Questions with little power are those that you may have heard many times or that you may have asked in the past, but they have little power to transform an organization. They include questions, like:

  • How do we get to people to show up and be committed?
  • How do we get others to buy in to our vision?
  • How do we get those people to change?
  • How much will it cost and where do we get the money?
  • How do we negotiate for something better?
  • How do we find and develop better leaders?

Block says that questions that are designed to change other people are the wrong questions, because they reinforce a problem-solving model that will create a predictable future. Questions with little power focus on negotiating, mandating, engineering, controlling, or just trying harder at what we’ve already been doing.
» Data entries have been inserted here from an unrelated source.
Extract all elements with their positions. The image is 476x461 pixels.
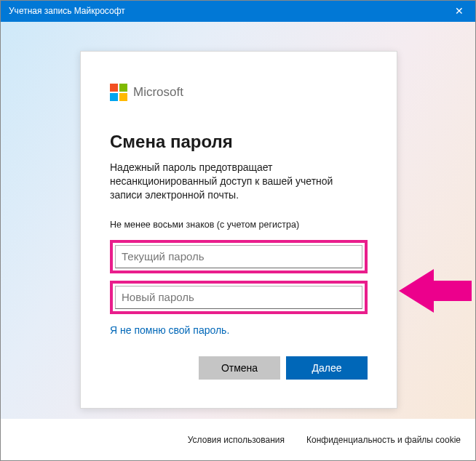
current-password-input[interactable] xyxy=(115,245,362,268)
description-text: Надежный пароль предотвращает несанкцион… xyxy=(110,161,368,202)
microsoft-logo-icon xyxy=(110,84,127,101)
forgot-password-link[interactable]: Я не помню свой пароль. xyxy=(110,324,368,336)
next-button[interactable]: Далее xyxy=(286,356,368,380)
terms-link[interactable]: Условия использования xyxy=(188,435,285,445)
current-password-highlight xyxy=(110,240,368,273)
change-password-card: Microsoft Смена пароля Надежный пароль п… xyxy=(80,51,397,409)
svg-rect-2 xyxy=(110,93,118,101)
svg-rect-1 xyxy=(119,84,127,92)
svg-rect-3 xyxy=(119,93,127,101)
window-close-button[interactable]: ✕ xyxy=(443,0,476,22)
microsoft-brand: Microsoft xyxy=(110,84,368,101)
new-password-input[interactable] xyxy=(115,286,362,309)
svg-rect-0 xyxy=(110,84,118,92)
svg-marker-4 xyxy=(399,269,472,313)
page-title: Смена пароля xyxy=(110,132,368,152)
new-password-highlight xyxy=(110,281,368,314)
annotation-arrow-icon xyxy=(399,268,472,314)
cancel-button[interactable]: Отмена xyxy=(199,356,280,380)
button-row: Отмена Далее xyxy=(110,356,368,380)
privacy-link[interactable]: Конфиденциальность и файлы cookie xyxy=(306,435,461,445)
footer-links: Условия использования Конфиденциальность… xyxy=(1,420,475,460)
microsoft-wordmark: Microsoft xyxy=(133,85,183,100)
close-icon: ✕ xyxy=(455,5,464,17)
password-rule-text: Не менее восьми знаков (с учетом регистр… xyxy=(110,220,368,230)
window-titlebar: Учетная запись Майкрософт ✕ xyxy=(0,0,476,22)
window-title: Учетная запись Майкрософт xyxy=(9,6,125,16)
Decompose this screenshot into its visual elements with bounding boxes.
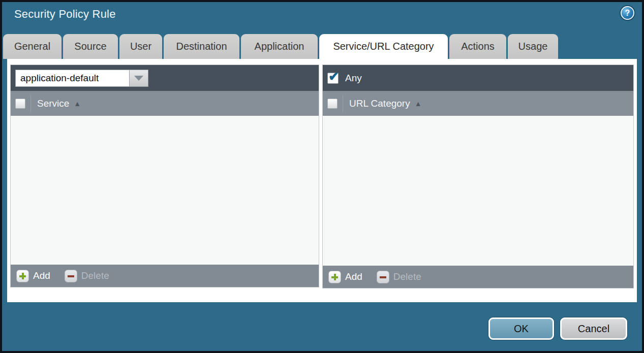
- tab-bar: General Source User Destination Applicat…: [3, 34, 560, 59]
- service-add-button[interactable]: Add: [16, 270, 50, 282]
- help-glyph: ?: [625, 9, 630, 18]
- url-category-select-all-checkbox[interactable]: [327, 99, 338, 109]
- checkmark-icon: ✔: [328, 69, 339, 84]
- delete-minus-icon: [65, 270, 77, 282]
- service-type-dropdown[interactable]: application-default: [15, 70, 148, 87]
- column-divider: [343, 95, 343, 112]
- url-category-panel: ✔ Any URL Category ▲ Add Delete: [322, 65, 634, 288]
- ok-button[interactable]: OK: [488, 317, 554, 340]
- url-category-list: [323, 116, 633, 266]
- tab-application[interactable]: Application: [241, 34, 318, 59]
- service-footer: Add Delete: [11, 265, 319, 287]
- add-plus-icon: [328, 271, 341, 283]
- url-category-footer: Add Delete: [323, 266, 633, 288]
- tab-user[interactable]: User: [119, 34, 162, 59]
- service-list: [11, 116, 319, 265]
- tab-service-url-category[interactable]: Service/URL Category: [319, 34, 448, 59]
- service-toolbar: application-default: [11, 65, 319, 91]
- tab-general[interactable]: General: [3, 34, 62, 59]
- url-category-add-button[interactable]: Add: [328, 271, 362, 283]
- service-type-dropdown-value[interactable]: application-default: [15, 70, 130, 87]
- cancel-button[interactable]: Cancel: [560, 317, 627, 340]
- add-plus-icon: [16, 270, 29, 282]
- service-column-header-row: Service ▲: [11, 91, 319, 116]
- tab-source[interactable]: Source: [63, 34, 118, 59]
- chevron-down-icon: [134, 76, 143, 81]
- tab-destination[interactable]: Destination: [164, 34, 239, 59]
- column-divider: [30, 95, 31, 112]
- sort-ascending-icon: ▲: [415, 100, 422, 108]
- service-select-all-checkbox[interactable]: [15, 99, 25, 109]
- service-delete-button[interactable]: Delete: [65, 270, 109, 282]
- service-panel: application-default Service ▲ Add Delete: [10, 65, 319, 287]
- url-category-delete-button[interactable]: Delete: [377, 271, 421, 283]
- sort-ascending-icon: ▲: [74, 100, 81, 108]
- tab-actions[interactable]: Actions: [449, 34, 506, 59]
- url-category-column-header[interactable]: URL Category ▲: [349, 98, 422, 109]
- service-column-header[interactable]: Service ▲: [37, 98, 81, 109]
- dialog-title: Security Policy Rule: [14, 8, 116, 21]
- any-checkbox-label: Any: [345, 73, 362, 84]
- security-policy-rule-dialog: Security Policy Rule ? General Source Us…: [0, 0, 644, 353]
- delete-minus-icon: [377, 271, 389, 283]
- any-checkbox[interactable]: ✔: [327, 73, 339, 84]
- url-category-column-header-row: URL Category ▲: [323, 91, 633, 116]
- tab-usage[interactable]: Usage: [508, 34, 558, 59]
- url-category-toolbar: ✔ Any: [323, 65, 633, 91]
- service-type-dropdown-button[interactable]: [130, 70, 148, 87]
- help-icon[interactable]: ?: [621, 6, 634, 20]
Powerful questions, on the other hand, take the focus off of problem solving and open up thinking and discussion for a different future. Block states that there are three important characteristics of powerful question. They should be 1) ambiguous (not precisely defined), 2) personal, and 3) should evoke anxiety. Yes, he did say, anxiety! He explains that all that matters makes us anxious….hmmm. Here are some powerful questions that Block proposes:

  • What is the commitment you hold that brought you into this room?
  • What is the price you or others pay for being here today?
  • How valuable do you plan for this effort to be?
  • What is the crossroads you face at this stage of the game?
  • What is the story you keep telling about the problems of this community?
  • What is your contribution to the very thing you complain about?

Note how different these questions are from the ones we usually ask as leaders.  Imagine how the dialogue would shift when asking questions like this with a group of employees, students, or community members. The act of answering these questions requires personal responses that are not easy, but that build commitment and accountability.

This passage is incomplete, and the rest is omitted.